Menakar Urgensi Pembentukan Delivery Unit/Tim Percepatan Pembangunan (Studi Kasus: Tim Gubernur Untuk Percepatan Pembangunan (TGUPP) Jakarta)

Syska Naomi Hutagalung, Ima Mayasari

Abstract


Tujuan dari Penelitian ini antara lain untuk mengidentifikasi urgensi pembentukan tim percepatan pembangunan dalam pemerintahan melalui studi kasus tim gubernur untuk percepatan pembangunan (TGUPP) Provinsi DKI Jakarta. Metode penelitian yang digunakan adalah deskriptif kualitatif. Data dan informasi yang diteliti  berupa kebijakan-kebijakan yang berkaitan dengan TGUPP Jakarta. Pengumpulan data yang digunakan dalam penelitian adalah metode wawancara mendalam (depth interview), studi pustaka (library research) khususnya beberapa peraturan terkait Tim Gubernur Untuk Percepatan Pembangunan (TGUPP), rilis laporan kinerja, serta  observasi media untuk mendapatkan data dan informasi dan dianalisis dengan cara non statistic sesuai dengan sifat metode penelitian deskriptif dengan model interaktif. Hasil penelitian ini menunjukkan (1) urgensi pembentukan TGUPP disebabkan (a) periode perencanaan dan penganggaran birokrasi pemerintahan yang belum kongruen dengan periode kerja Kepala Daerah dalam hal ini Gubernur, (b) dengan atau tanpa adanya Gubernur, Pelayanan Publik memang harus terus diselenggarakan Satuan Kerja Perangkat Daerah (SKPD) namun pada sisi lain terdapat Program dan Kegiatan Prioritas Gubernur yang juga perlu diselenggarakan SKPD bersama-sama dengan Gubernur, dan (c) Periode jabatan Gubernur yang hanya 5 (lima) tahun sebagaimana dimaksud membutuhkan adanya target yang ketat terhadap implementasi program-program yang dicanangkan. (2) Efektivitas TGUPP terlihat dari permasalahan yang terselesaikan melalui meningkat dari tahun 2018 dan 2019 yang meliputi: (a) jumlah SKD dari 60 menjadi 73, (2) bidang kesejahteraan rakyat dari 12 menjadi 18, (c) bidang sarana dan prasarana kota dan lingkungan hidup dari 11 menjadi 34, dan (d) pemerintahan dari 2 menjadi 9. Hal ini menunjukkan Delivery Unit (DU) dinilai terbukti menjadi akseletor pembangunan khususnya program-program pemerintah di berbagai negara.

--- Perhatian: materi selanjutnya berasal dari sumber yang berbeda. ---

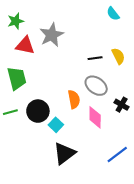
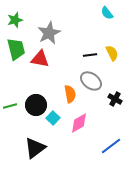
red triangle: (25, 45) -> (40, 59), moved
green trapezoid: (17, 78) -> (16, 49), moved
pink diamond: (95, 117) -> (79, 123), moved, turned 60
black triangle: (64, 153) -> (35, 148), moved

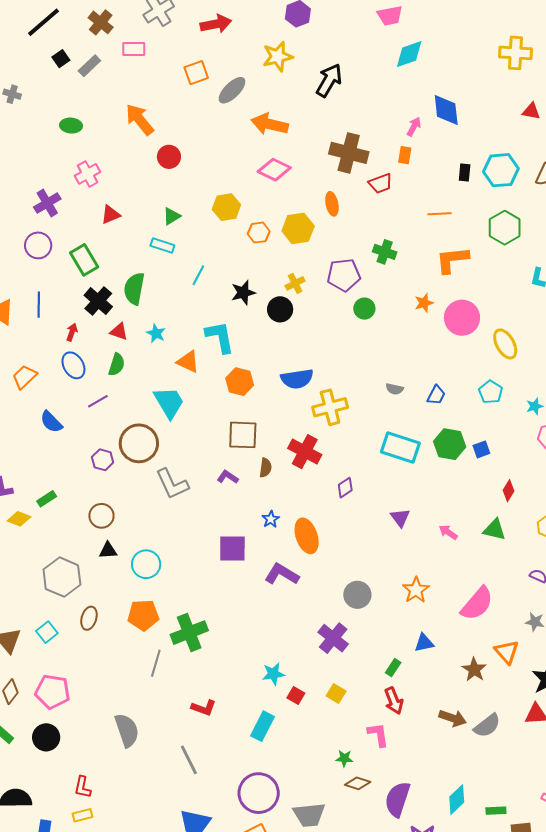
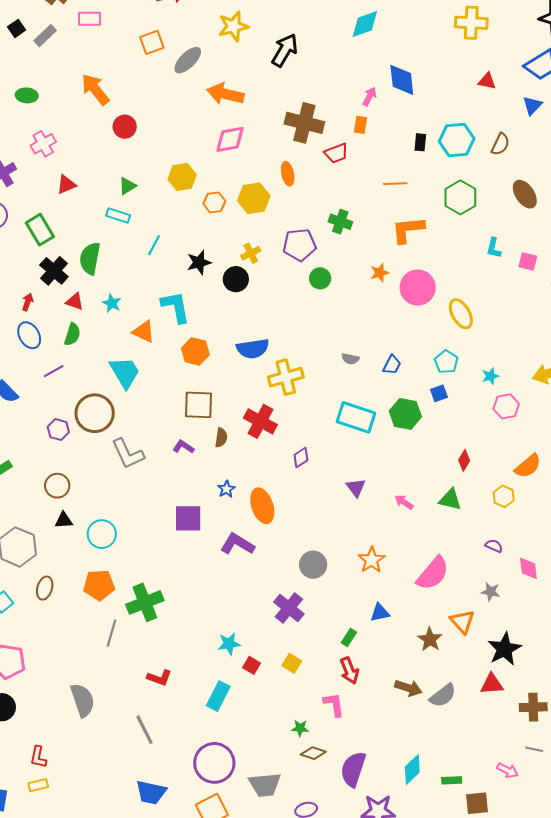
pink diamond: (274, 170) -> (230, 139), turned -36
blue square: (481, 449) -> (439, 393), moved

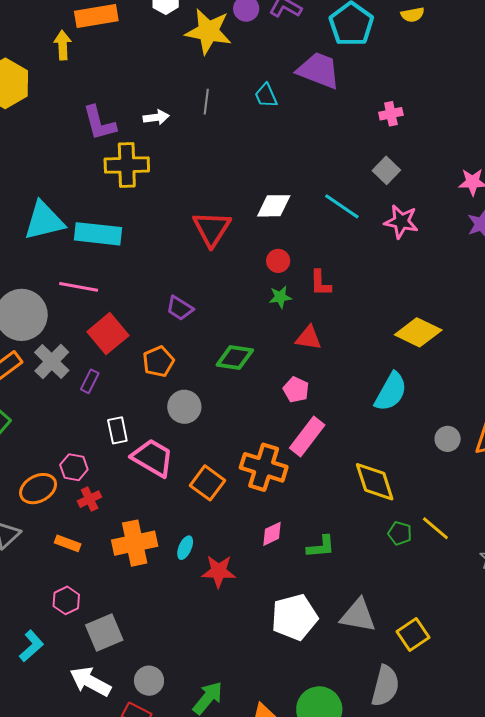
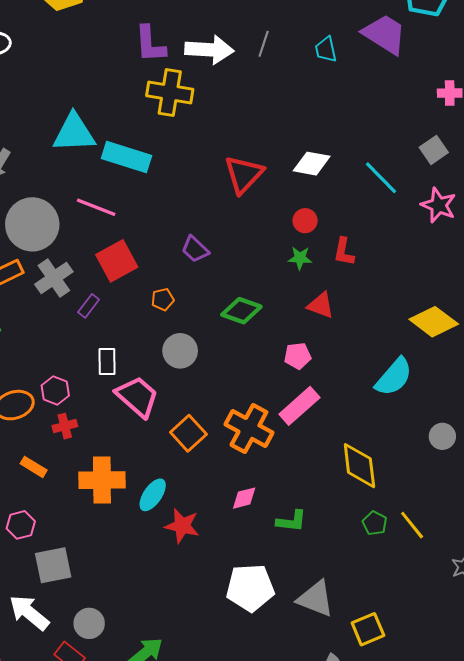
white arrow: (156, 117) -> (209, 50), size x1.8
orange pentagon: (158, 361) -> (163, 299), size x0.7
pink pentagon: (296, 390) -> (298, 356), turned 30
cyan ellipse: (185, 548) -> (153, 495), size x1.4

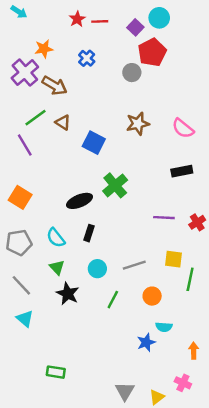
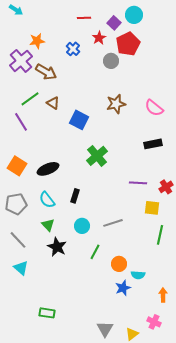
red star: (77, 19) -> (99, 38), moved
black ellipse: (80, 201) -> (48, 169), moved
yellow square: (173, 259) -> (152, 208), moved
orange circle: (152, 296) -> (119, 264), moved

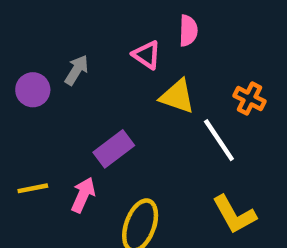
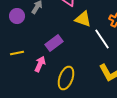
yellow line: (33, 188) -> (17, 53), moved

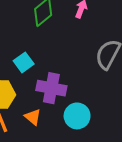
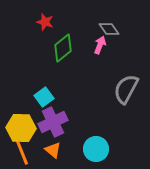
purple cross: (51, 88) -> (53, 122), moved, turned -36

Dalam konteks Studi kasus di Provinsi DKI Jakarta melalui TGUPP dinilai cukup berhasil dalam membantu Gubernur untuk mengendalikan serta mengawal percepatan pelaksanaan pembangunan program-program prioritas.  Namun, keberadaannya juga menuai polemik dan kontroversi khususnya pada hakikat birokrasi dan Tata Kelola Pemerintah eksisting.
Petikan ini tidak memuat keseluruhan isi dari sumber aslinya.